But as is the case with many sessions in this genre, it was not at all clear how or if the full Council was prepared to “hurry up” and do its part to open those pathways to healing.  The US Ambassador, hosting a press briefing prior to the formal Council meeting, alleged value in letting conflict parties in Tigray know that “they are being watched.”  Fair enough, but since when does “watching” in and of itself deter the violent abuses which are the precursor to humanitarian disaster?  The Council is ostensibly “watching” abuses unfold in Syria, in Yemen, in Myanmar, in Palestine, in Libya, even in Cameroon.  Is there reason to contend that Council “watchfulness” causes abusers to pull back, to reconsider, even to modulate their aggressions?   And if not, are there other internal measures that we might be overlooking (or misusing) that can address violence at earlier stages without, as China noted, “making matters worse?”

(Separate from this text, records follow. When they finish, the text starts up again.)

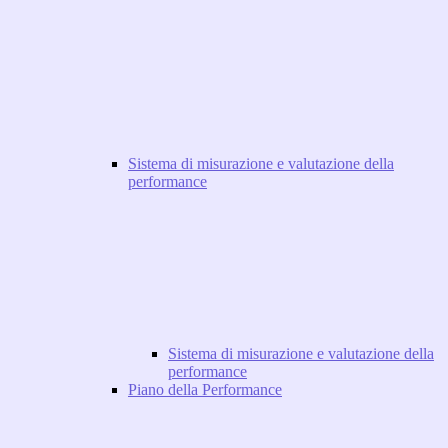
Sistema di misurazione e valutazione della
performance
Sistema di misurazione e valutazione della
performance
Piano della Performance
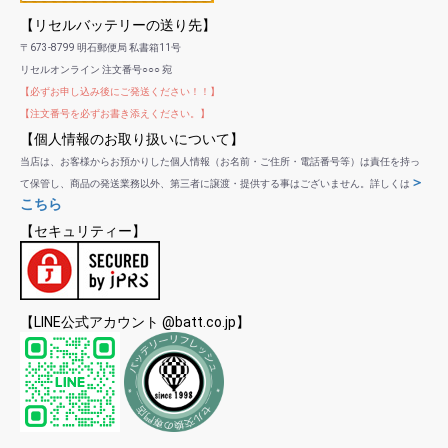
【リセルバッテリーの送り先】
〒673-8799 明石郵便局 私書箱11号
リセルオンライン 注文番号○○○ 宛
【必ずお申し込み後にご発送ください！！】
【注文番号を必ずお書き添えください。】
【個人情報のお取り扱いについて】
当店は、お客様からお預かりした個人情報（お名前・ご住所・電話番号等）は責任を持っ
＞
て保管し、商品の発送業務以外、第三者に譲渡・提供する事はございません。詳しくは
こちら
【セキュリティー】
【LINE公式アカウント @batt.co.jp】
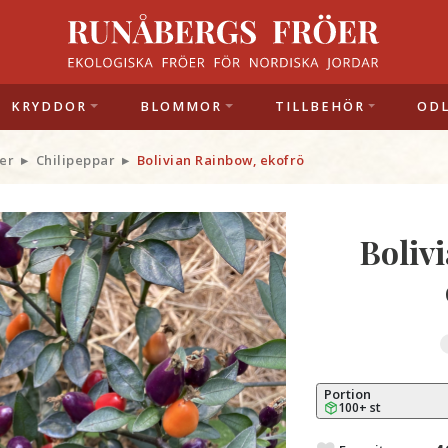
KRYDDOR
BLOMMOR
TILLBEHÖR
OD
er
Chilipeppar
Bolivian Rainbow, ekofrö
Boliv
Portion
100+ st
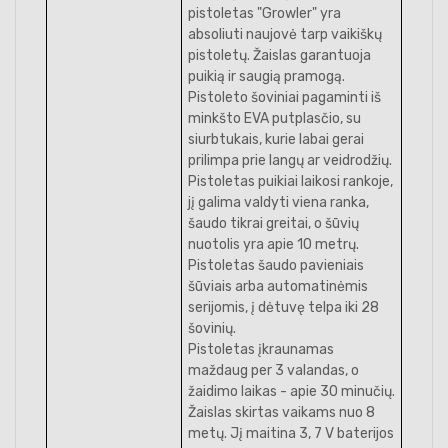
pistoletas "Growler" yra
absoliuti naujovė tarp vaikiškų
pistoletų. Žaislas garantuoja
puikią ir saugią pramogą.
Pistoleto šoviniai pagaminti iš
minkšto EVA putplasčio, su
siurbtukais, kurie labai gerai
prilimpa prie langų ar veidrodžių.
Pistoletas puikiai laikosi rankoje,
jį galima valdyti viena ranka,
šaudo tikrai greitai, o šūvių
nuotolis yra apie 10 metrų.
Pistoletas šaudo pavieniais
šūviais arba automatinėmis
serijomis, į dėtuvę telpa iki 28
šovinių.
Pistoletas įkraunamas
maždaug per 3 valandas, o
žaidimo laikas - apie 30 minučių.
Žaislas skirtas vaikams nuo 8
metų. Jį maitina 3, 7 V baterijos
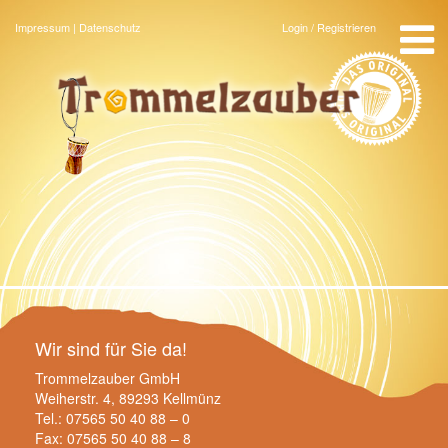
Menu
Impressum
|
Datenschutz
Login / Registrieren
Startseite
Angebote
Team
Über uns
Gästebuch
Kontakt
Wir sind für Sie da!
Trommelzauber GmbH
Weiherstr. 4, 89293 Kellmünz
Tel.: 07565 50 40 88 – 0
Fax: 07565 50 40 88 – 8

Following this Council meeting on Tigray, our twitter account literally exploded with commentary from Africans that in some ways mirrored the Council discussion itself.  Some were highly supportive of Ethiopian government actions and expressly thanked the Russians for having their back and affirming the “internal” nature of the conflict.  Others pointed to what they (and not without reason) interpret as a full-on genocide to which the international community has, at best, been slow to respond.   Still others focused attention on the access needed to more quickly and effectively alleviate humanitarian miseries which have festered and intensified over many weeks while also creating waves of human displacement, mostly into the Sudan.  Some even raised the prospect of political independence for Tigray.

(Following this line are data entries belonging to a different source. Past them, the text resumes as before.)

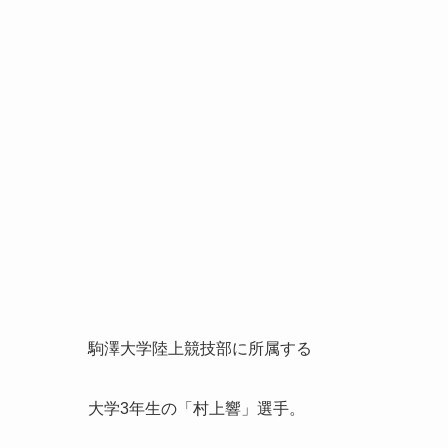
駒澤大学陸上競技部に所属する
大学3年生の「
村上響
」選手。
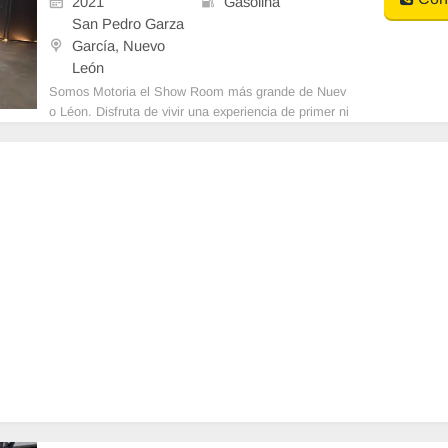
2021
Gasolina
San Pedro Garza
García, Nuevo
León
Somos Motoria el Show Room más grande de Nuev
o Léon. Disfruta de vivir una experiencia de primer ni
vel con nosotros. Te acompañamos de pri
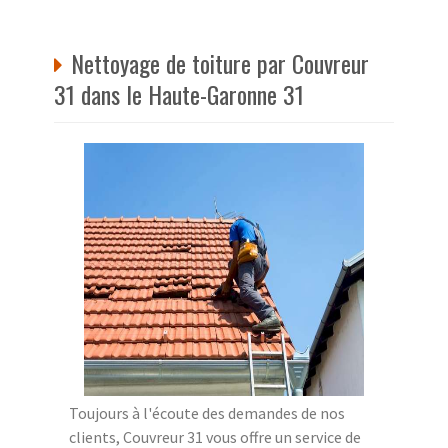
Nettoyage de toiture par Couvreur
31 dans le Haute-Garonne 31
Toujours à l'écoute des demandes de nos
clients, Couvreur 31 vous offre un service de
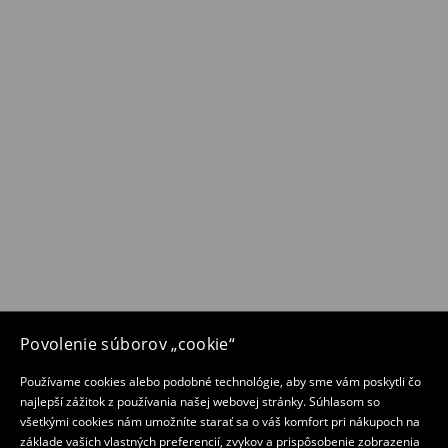
Povolenie súborov „cookie“
Používame cookies alebo podobné technológie, aby sme vám poskytli čo
najlepší zážitok z používania našej webovej stránky. Súhlasom so
všetkými cookies nám umožníte starať sa o váš komfort pri nákupoch na
základe vašich vlastných preferencií, zvykov a prispôsobenie zobrazenia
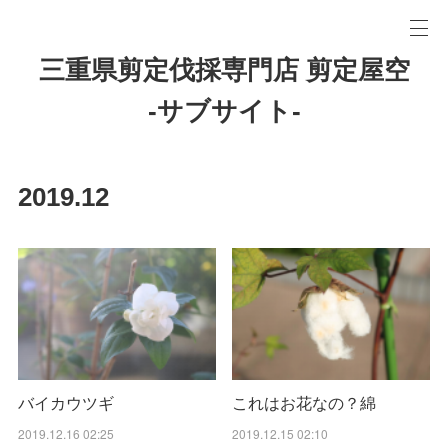
三重県剪定伐採専門店 剪定屋空
-サブサイト-
2019
.
12
バイカウツギ
これはお花なの？綿
2019.12.16 02:25
2019.12.15 02:10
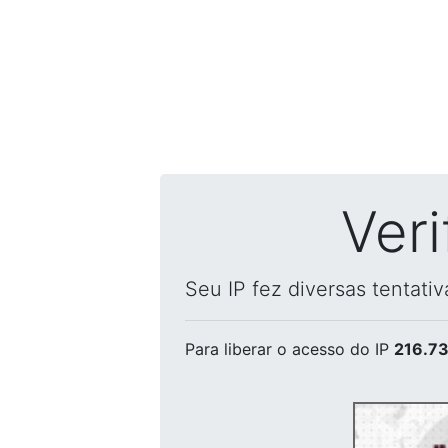
Ver
Seu IP fez diversas tentati
Para liberar o acesso
do IP
216.73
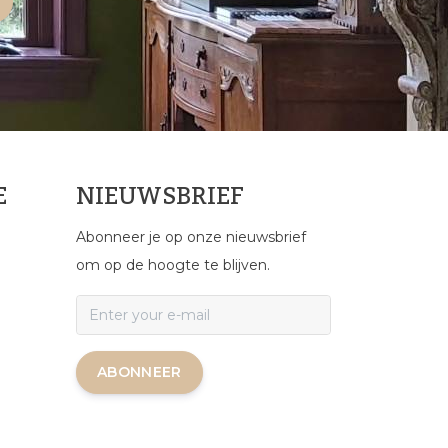
E
NIEUWSBRIEF
Abonneer je op onze nieuwsbrief
om op de hoogte te blijven.
ABONNEER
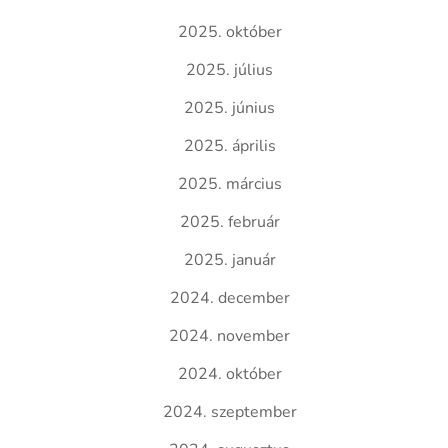
2025. október
2025. július
2025. június
2025. április
2025. március
2025. február
2025. január
2024. december
2024. november
2024. október
2024. szeptember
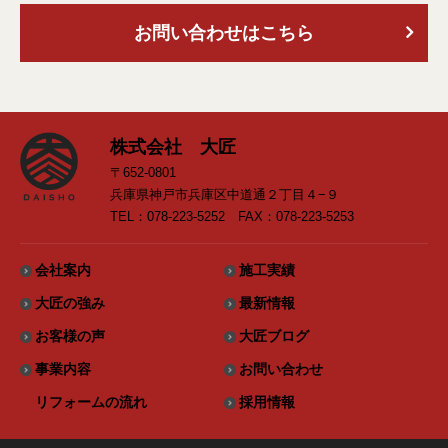
お問い合わせはこちら
株式会社 大匠
〒652-0801
兵庫県神戸市兵庫区中道通２丁目４−９
TEL：078-223-5252 FAX：078-223-5253
会社案内
施工実績
大匠の強み
最新情報
お客様の声
大匠ブログ
事業内容
お問い合わせ
リフォームの流れ
採用情報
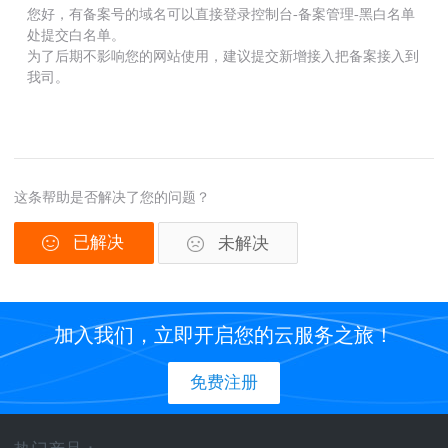
您好，有备案号的域名可以直接登录控制台-备案管理-黑白名单
处提交白名单。
为了后期不影响您的网站使用，建议提交新增接入把备案接入到
我司。
这条帮助是否解决了您的问题？
已解决
未解决
加入我们，立即开启您的云服务之旅！
免费注册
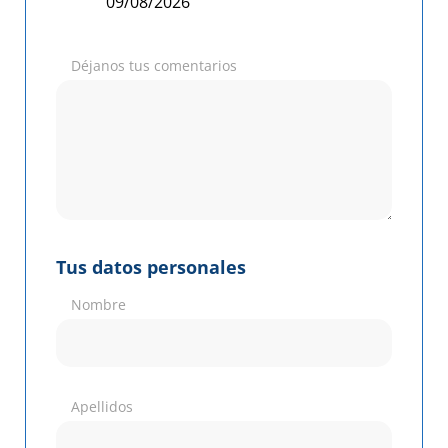
Déjanos tus comentarios
Tus datos personales
Nombre
Apellidos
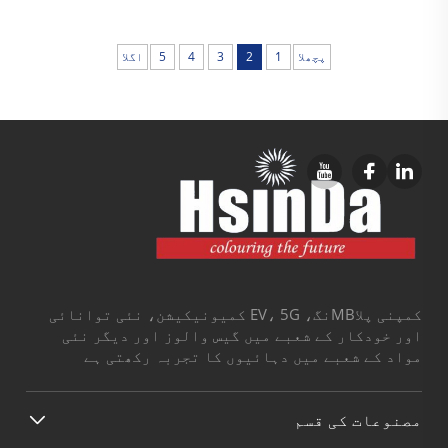
پچھلا
1
2
3
4
5
اگلا
کمپنی پلاMBنگ، EV، 5G کمیونیکیشن، نئی توانائی
اور خودکار کے شعبے میں گیس والوز اور دیگر نئی
مواد کے شعبے میں دہائیوں کا تجربہ رکھتی ہے
مصنوعات کی قسم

Amidst this cacophony of political and humanitarian concerns and remedial options, the common threads of response were on the need for peace and the urgency of global action.  Even those touting the “internal” nature of this dispute understood that recovery and reconstruction will require assistance from beyond national borders.  The politics of conflict may often be internal, but the consequences of conflict are not, including in the form of displaced lives and ruined infrastructure. Moreover, what does “urgency” mean to a conflict which is 8 months old and many more months in the making?  If peace is the condition for effective humanitarian response, and speaker after speaker at this Council meeting (and on our twitter feed) affirmed as much, how can we better overcome the Council’s internal political divisions in order to respond more effectively and rapidly to escalating political conflicts within member states that continue to set off fires with deadly consequences across the world?

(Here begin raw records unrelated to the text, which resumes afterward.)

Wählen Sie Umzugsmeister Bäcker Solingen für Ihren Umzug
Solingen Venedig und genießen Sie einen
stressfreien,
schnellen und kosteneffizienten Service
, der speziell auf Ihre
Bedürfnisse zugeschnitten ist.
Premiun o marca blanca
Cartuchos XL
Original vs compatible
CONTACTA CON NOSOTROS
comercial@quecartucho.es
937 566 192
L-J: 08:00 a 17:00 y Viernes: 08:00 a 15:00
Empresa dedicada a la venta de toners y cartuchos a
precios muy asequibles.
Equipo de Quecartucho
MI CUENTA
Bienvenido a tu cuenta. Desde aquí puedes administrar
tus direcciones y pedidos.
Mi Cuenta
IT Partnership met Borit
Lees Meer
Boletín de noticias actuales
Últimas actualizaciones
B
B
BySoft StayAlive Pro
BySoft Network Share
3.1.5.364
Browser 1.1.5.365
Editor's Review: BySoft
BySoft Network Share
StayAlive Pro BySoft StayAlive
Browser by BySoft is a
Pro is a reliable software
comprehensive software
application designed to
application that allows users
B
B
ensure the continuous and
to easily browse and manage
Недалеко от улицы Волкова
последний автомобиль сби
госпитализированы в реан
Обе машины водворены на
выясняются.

More and more, it seems, there are two factors at work which are in parallel creating unfathomable heartbreak for communities and credibility issues for the UN.  One, as already noted, is the tendency to see conflicts as “internal matters” that Council decisions cannot resolve but can make worse.  The other matter is related to existing levels of trust, trust that members of the Council are able and willing to put their own national political interests aside to do what is best for states on the verge (or in the midst) of conflict, that they are as committed to delivering on peace as they seem to be on ensuring humanitarian assistance when the peace, yet again and for a variety of reasons, fails to hold. It is also important to note in this context that Ethiopia is only one of many African states tiring of seemingly endless Council deliberations on African peace and security which to some smacks of a fresh and unwelcome iteration of colonial interference, despite claims by former colonial powers and other intervention-minded states that they are now “honest brokers” on peace which they surely have not always been in prior times.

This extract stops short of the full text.